The British number two was playing in the third round of a grand slam for the first time and gave a very creditable display against the world's best.
Bedene kept Djokovic slugging away for two hours and two minutes before going down 6-2 6-3 6-3, with the match finishing at 8.28BST.
The main question before the players took to Court Philippe Chatrier at 7.15 was whether there would be enough light for the match to finish.
Torrential rain caused play to be delayed by two-and-a-half hours earlier in the day.
The schedule was rearranged, with the match set to be moved to Suzanne Lenglen, only for it to move back to Chatrier after Jo-Wilfried Tsonga's premature retirement.
What was certain was that Djokovic did not want to have to complete the match on Sunday, particularly considering the bad forecast.
Bedene began well but his best groundstrokes were all returned with interest and his serve met the world's best returner.

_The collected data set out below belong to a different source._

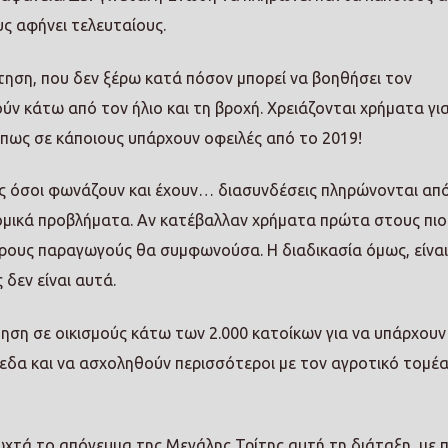
ς αφήνει τελευταίους.
έτηση, που δεν ξέρω κατά πόσον μπορεί να βοηθήσει τον
ύν κάτω από τον ήλιο και τη βροχή. Χρειάζονται χρήματα γι
 πως σε κάποιους υπάρχουν οφειλές από το 2019!
ς όσοι φωνάζουν και έχουν… διασυνδέσεις πληρώνονται απ
ομικά προβλήματα. Αν κατέβαλλαν χρήματα πρώτα στους πιο
ρους παραγωγούς θα συμφωνούσα. Η διαδικασία όμως, είναι
 δεν είναι αυτά.
ηση σε οικισμούς κάτω των 2.000 κατοίκων για να υπάρχουν
εδα και να ασχοληθούν περισσότεροι με τον αγροτικό τομέα
ωχτά το απόγευμα της Μεγάλης Τρίτης αυτή τη διάταξη, με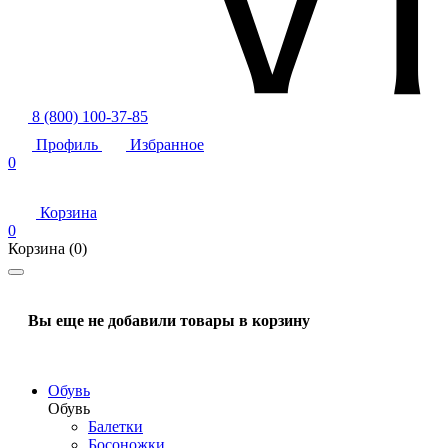
8 (800) 100-37-85
Профиль
Избранное
0
Корзина
0
Корзина
(0)
Вы еще не добавили товары в корзину
Обувь
Обувь
Балетки
Босоножки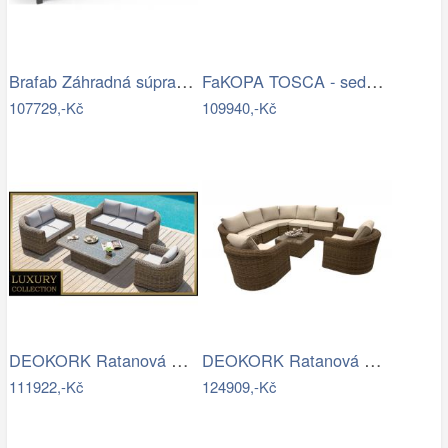
Brafab Záhradná súprava AMESDALE -…
FaKOPA TOSCA - sedací souprava Lucy Mdum
107729,-Kč
109940,-Kč
DEOKORK Ratanová modulová sestava…
DEOKORK Ratanová modulová sestava…
111922,-Kč
124909,-Kč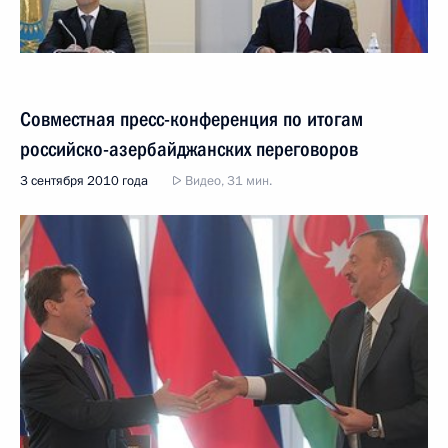
Совместная пресс-конференция по итогам
российско-азербайджанских переговоров
3 сентября 2010 года
Видео, 31 мин.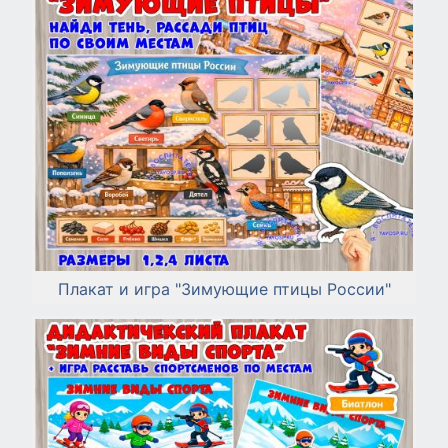
Плакат и игра "Зимующие птицы России"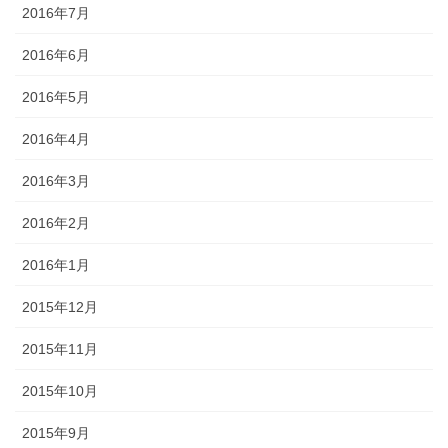
2016年7月
2016年6月
2016年5月
2016年4月
2016年3月
2016年2月
2016年1月
2015年12月
2015年11月
2015年10月
2015年9月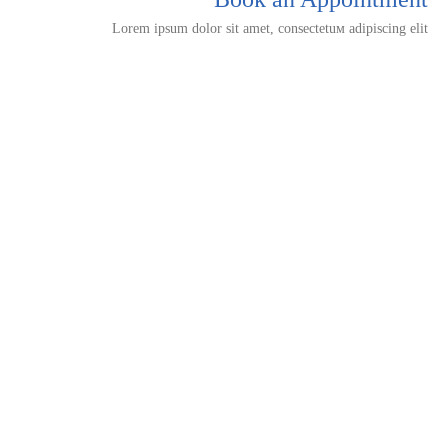
Lorem ipsum dolor sit amet, consectetuм adipiscing elit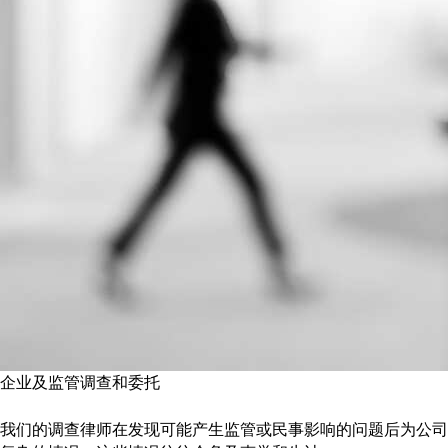
企业及监管调查和委托
我们的调查律师在发现可能产生监管或民事影响的问题后为公司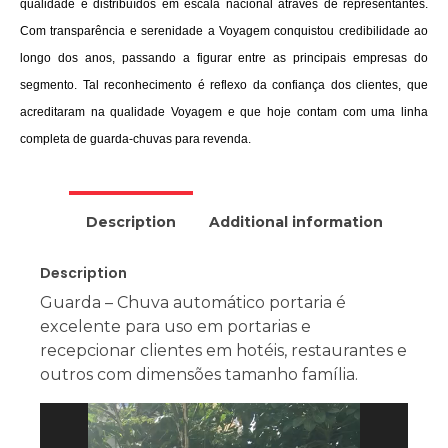
qualidade e distribuídos em escala nacional através de representantes.
Com transparência e serenidade a Voyagem conquistou credibilidade ao
longo dos anos, passando a figurar entre as principais empresas do
segmento. Tal reconhecimento é reflexo da confiança dos clientes, que
acreditaram na qualidade Voyagem e que hoje contam com uma linha
completa de guarda-chuvas para revenda.
Description
Additional information
Description
Guarda – Chuva automático portaria é
excelente para uso em portarias e
recepcionar clientes em hotéis, restaurantes e
outros com dimensões tamanho família.
Tocador
de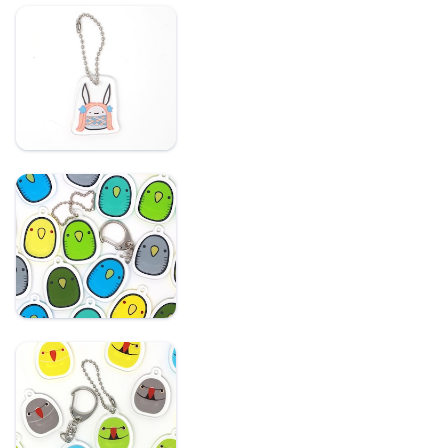
サイトウサン限定柄：
記名ができるアクリル
キーホルダー
【在庫限り】サザナミ
インコ：記名ができる
アクリルキーホルダー
ワカケホンセイイン
コ：記名ができるアク
リルキーホルダー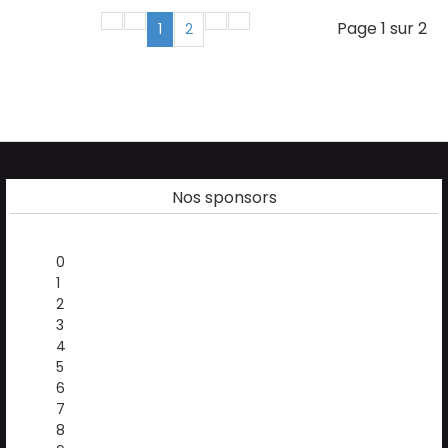
Page 1 sur 2
1
2
Nos sponsors
0
1
2
3
4
5
6
7
8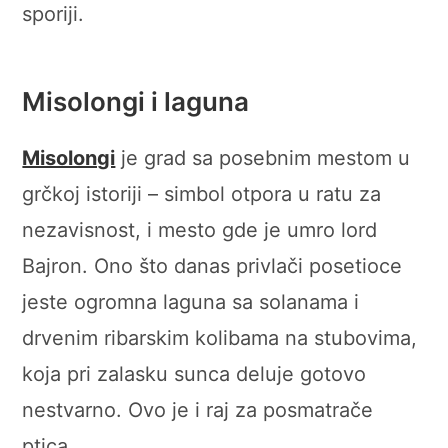
sporiji.
Misolongi i laguna
Misolongi
je grad sa posebnim mestom u
grčkoj istoriji – simbol otpora u ratu za
nezavisnost, i mesto gde je umro lord
Bajron. Ono što danas privlači posetioce
jeste ogromna laguna sa solanama i
drvenim ribarskim kolibama na stubovima,
koja pri zalasku sunca deluje gotovo
nestvarno. Ovo je i raj za posmatrače
ptica.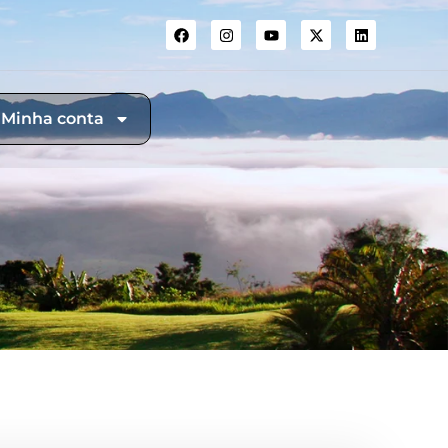
Minha conta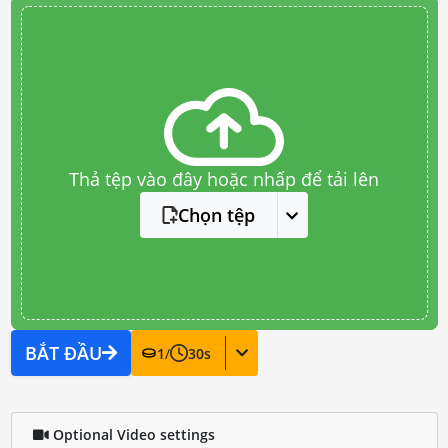
Thả tệp vào đây hoặc nhấp để tải lên
Chọn tệp
BẮT ĐẦU
1
/
30
s
Optional Video settings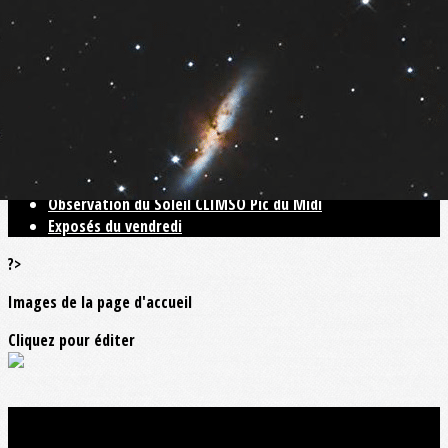
Exporter les lignes sélectionnées
Exporter toutes les colonnes
Exporter uniquement les colonnes affichées
Menu
<
>
Blog N31
Observation du Soleil CLIMSO Pic du Midi
Exposés du vendredi
?>
Images de la page d'accueil
Cliquez pour éditer
Ajoutez un logo, un bouton, des réseaux sociaux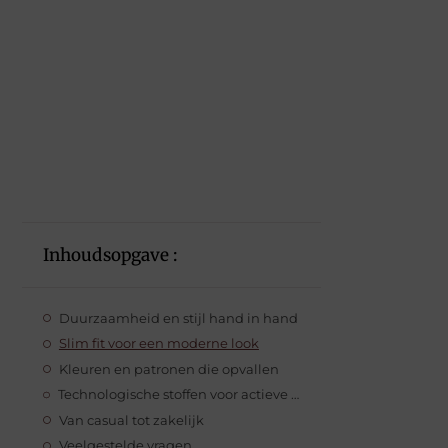
Inhoudsopgave :
Duurzaamheid en stijl hand in hand
Slim fit voor een moderne look
Kleuren en patronen die opvallen
Technologische stoffen voor actieve mannen
Van casual tot zakelijk
Veelgestelde vragen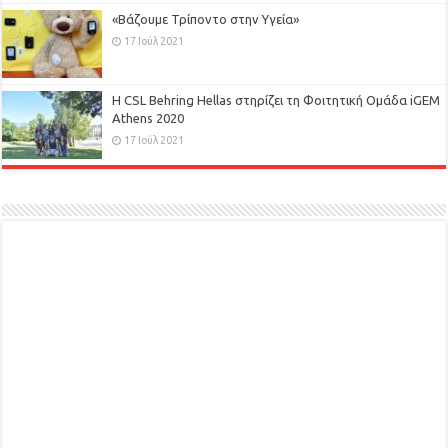
«Βάζουμε Τρίποντο στην Υγεία»
17 Ιούλ 2021
H CSL Behring Hellas στηρίζει τη Φοιτητική Ομάδα iGEM
Athens 2020
17 Ιούλ 2021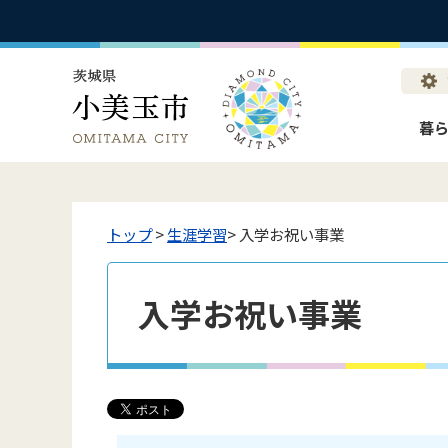
暮
トップ
>
生涯学習
> 入学お祝い事業
入学お祝い事業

The 26-year-old went into the match having served more aces than anyone except Ivo Karlovic and John Isner - but he could manage only eight here.
Djokovic quickly opened up a 3-0 lead and shrugged off a time violation in the seventh game to clinch the opening set.
Bedene's level dipped in the middle of the second set as Djokovic reeled off four games in a row, the British player hurling his racket to the clay in disgust.
But he fought to retrieve one of the breaks and then saved four set points on his own serve before Djokovic finished it off.
Bedene is without a coach but is being helped by Davis Cup captain Leon Smith - and the Scot would have been proud of the fighting spirit shown by his man.
With darkness falling, Bedene threw caution to the wind and the pop on his shots began to force Djokovic into errors.
Having been 2-0 up and surely confident of finishing the match off, Djokovic saw his lead disappear, but in the end there was just enough light for him to finish the job and keep his title hopes on track.
With Rafael Nadal removed from his path through injury, the Serbian is a hotter favourite than ever to win at Roland Garros for the first time.